TASK DETAILS.
Produce a word-for-word copy of the line that contains "Describe the element at coordinates (258, 2559)" and each line after it through the end of the material, omitting pictures and all other lines.

PROVIDED DATA.
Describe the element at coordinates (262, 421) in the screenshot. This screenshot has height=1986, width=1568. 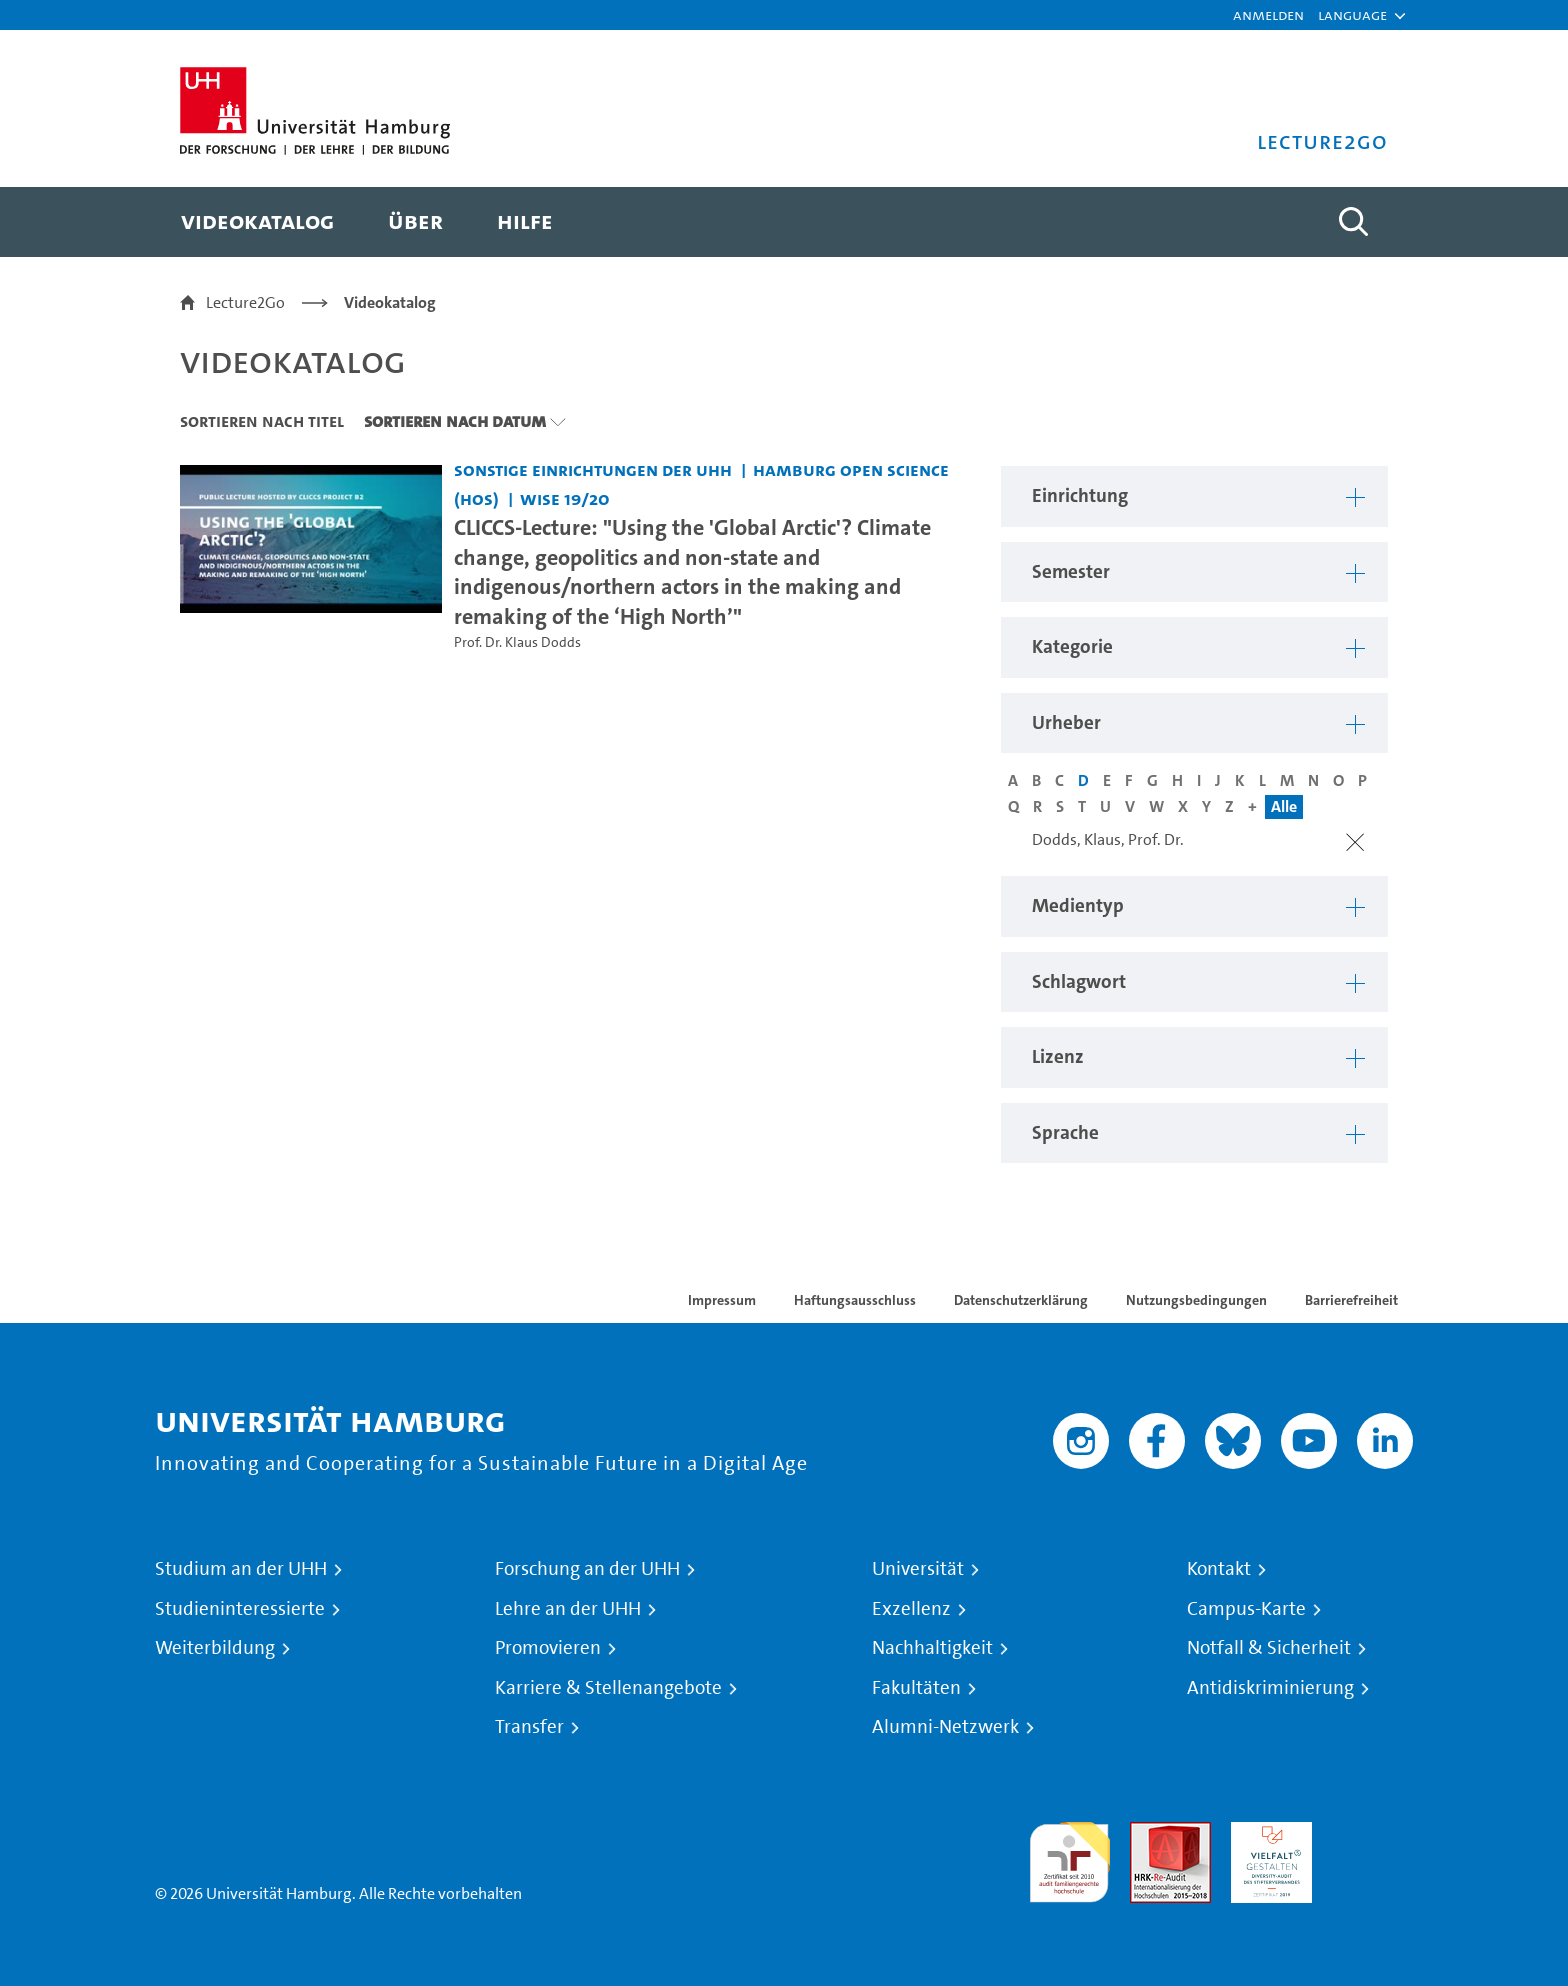
I see `Sortieren nach Titel` at that location.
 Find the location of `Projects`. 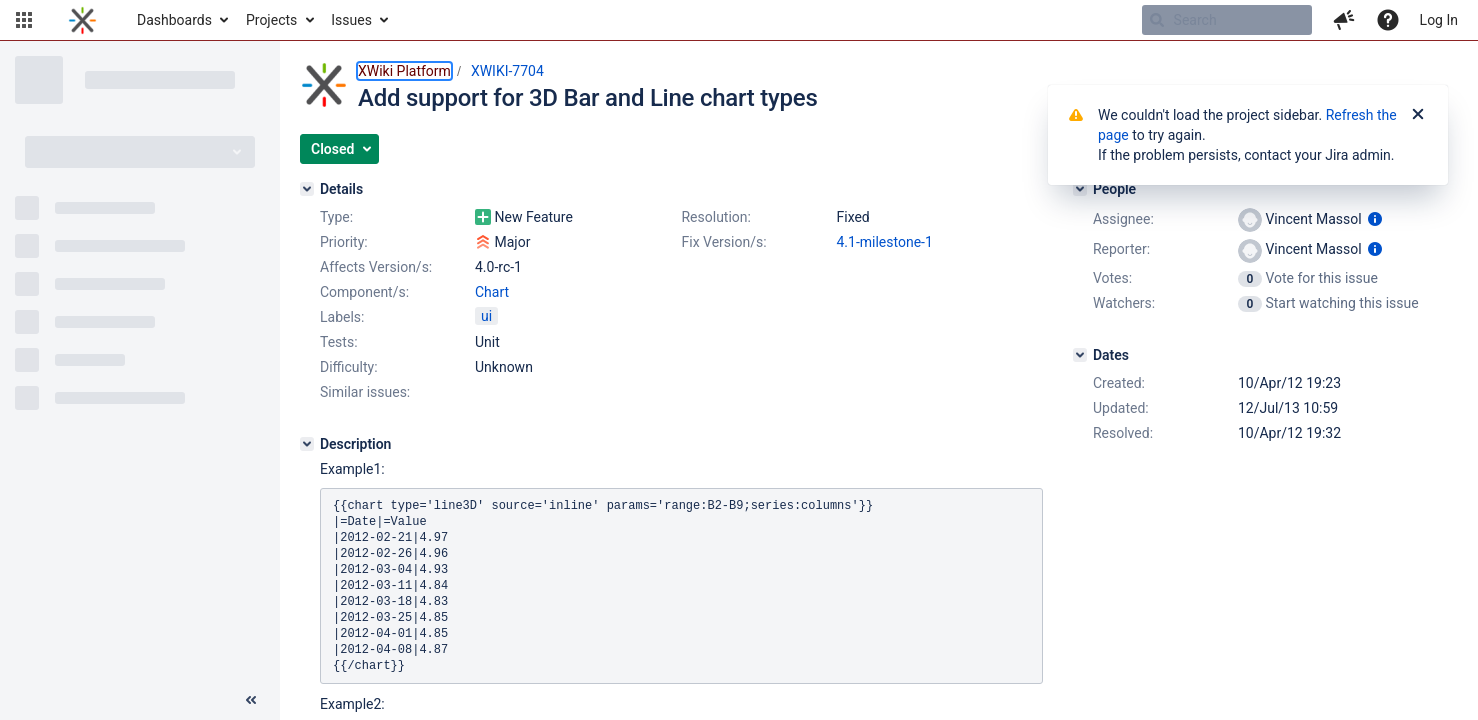

Projects is located at coordinates (271, 20).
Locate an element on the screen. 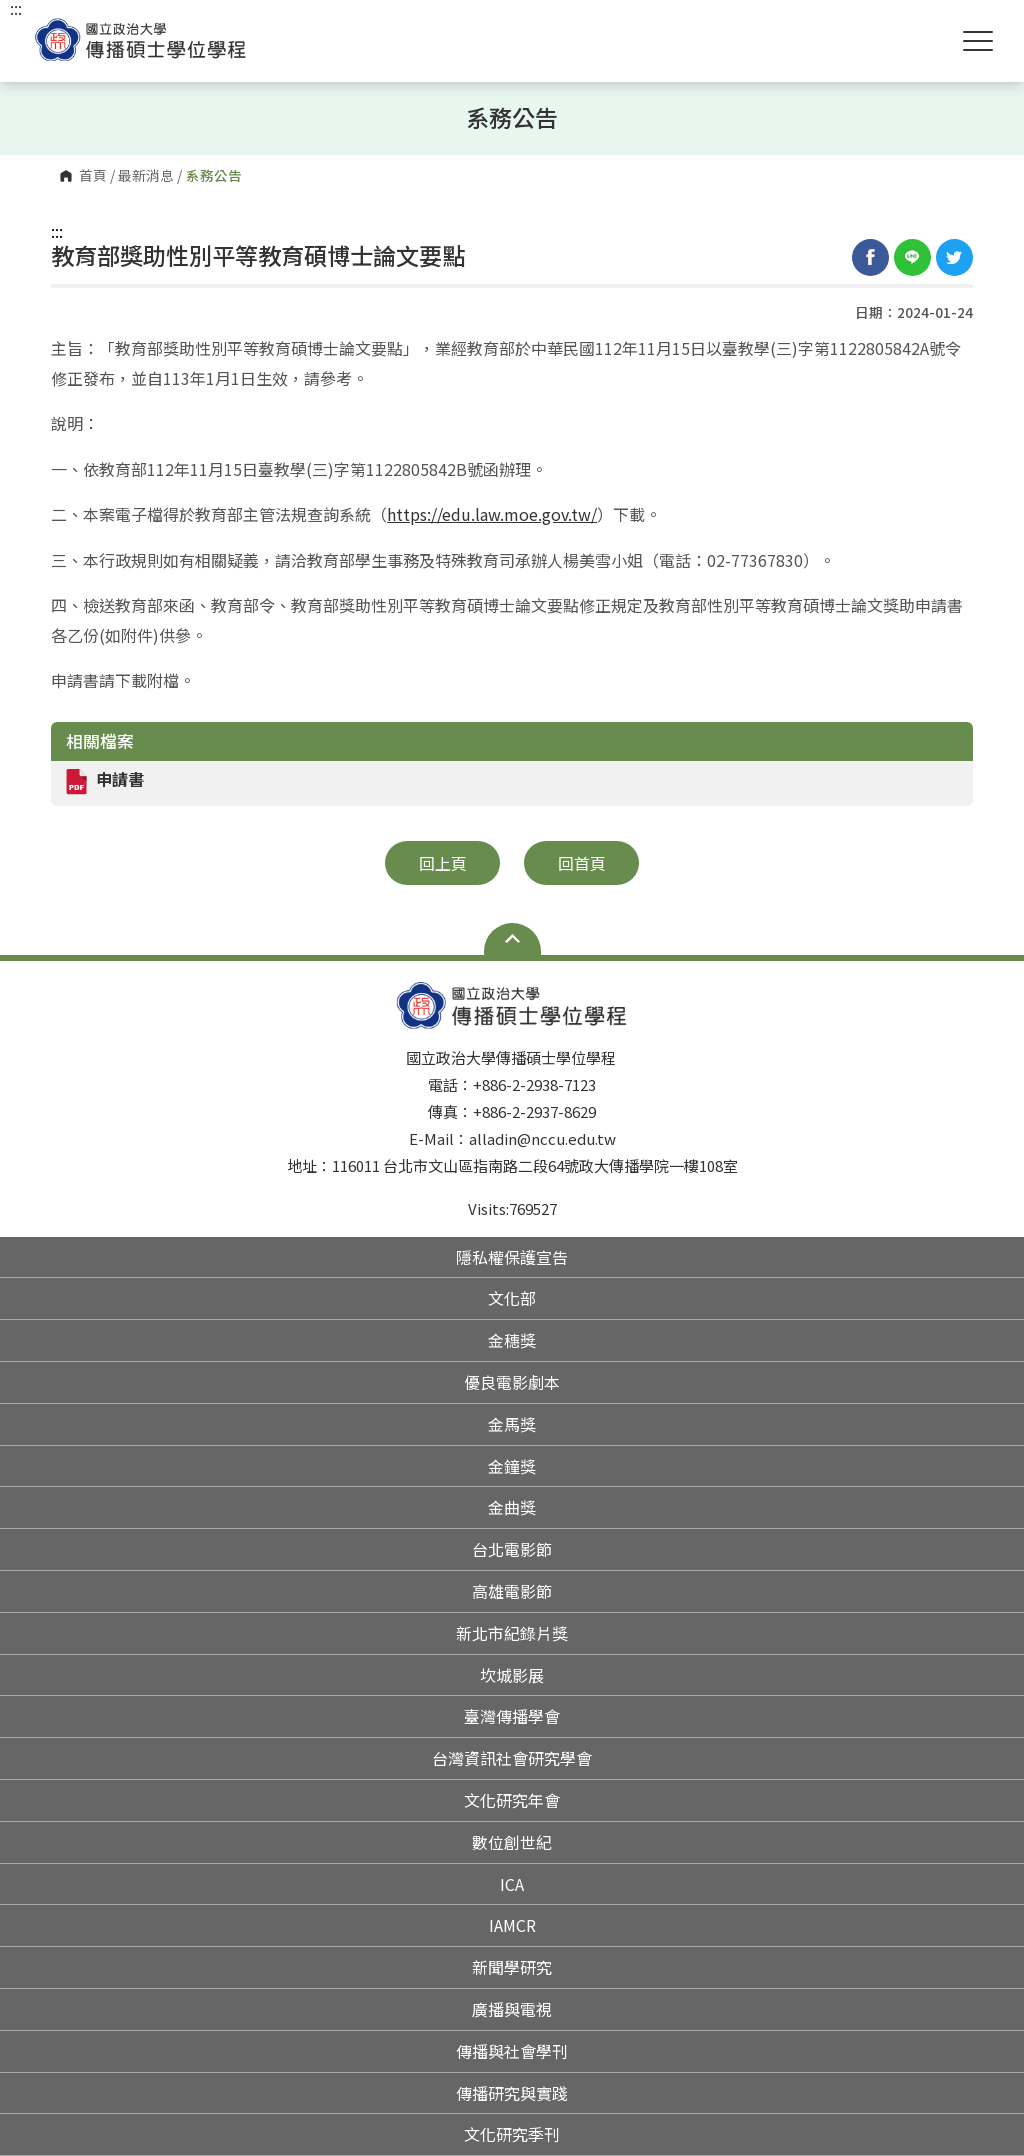 The image size is (1024, 2156). 隱私權保護宣告 is located at coordinates (512, 1257).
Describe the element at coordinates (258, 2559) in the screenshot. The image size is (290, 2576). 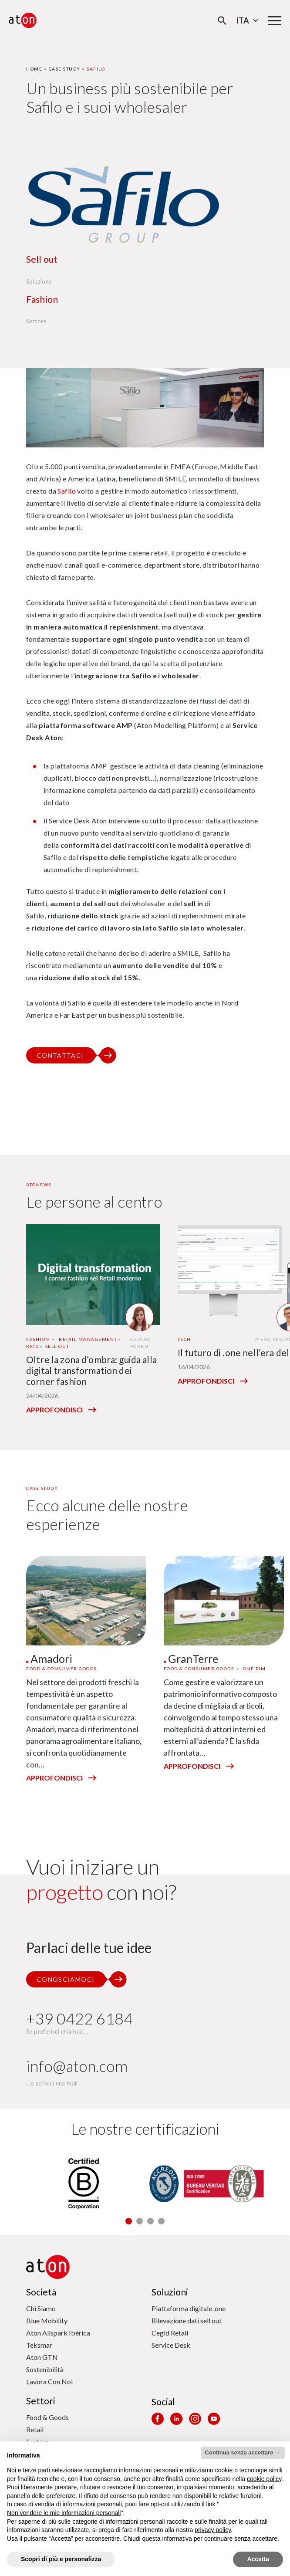
I see `Accetta [button]` at that location.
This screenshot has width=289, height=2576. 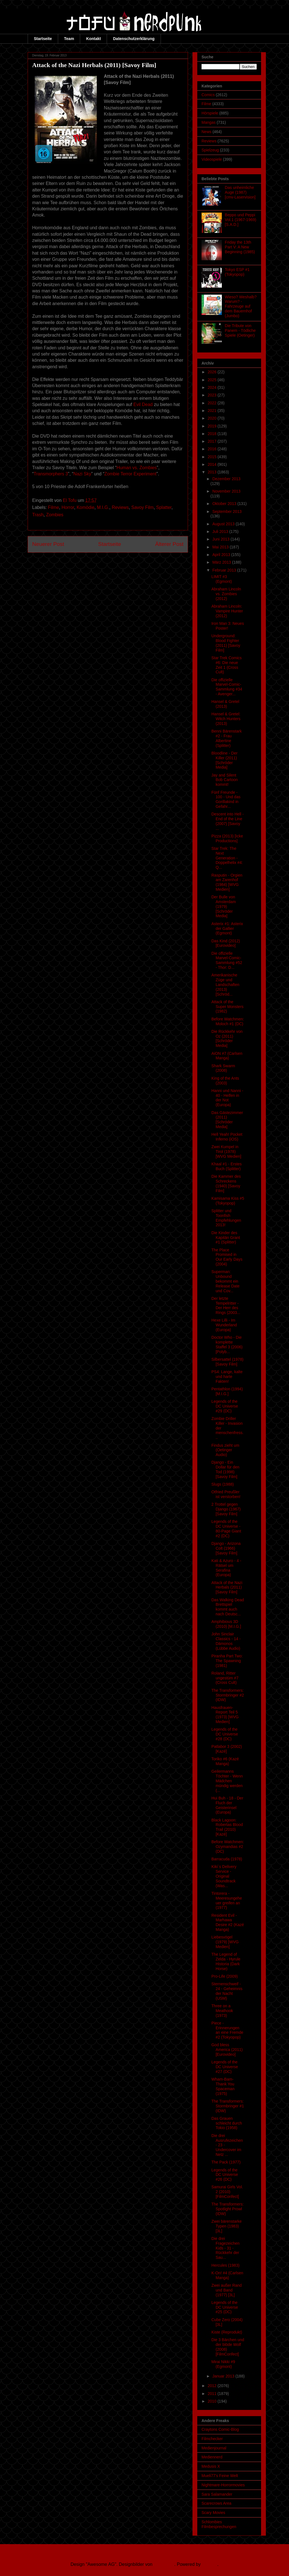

REPLY.
Describe the element at coordinates (258, 2559) in the screenshot. The image size is (290, 2576). 
I see `Accetta [button]` at that location.
This screenshot has width=289, height=2576. 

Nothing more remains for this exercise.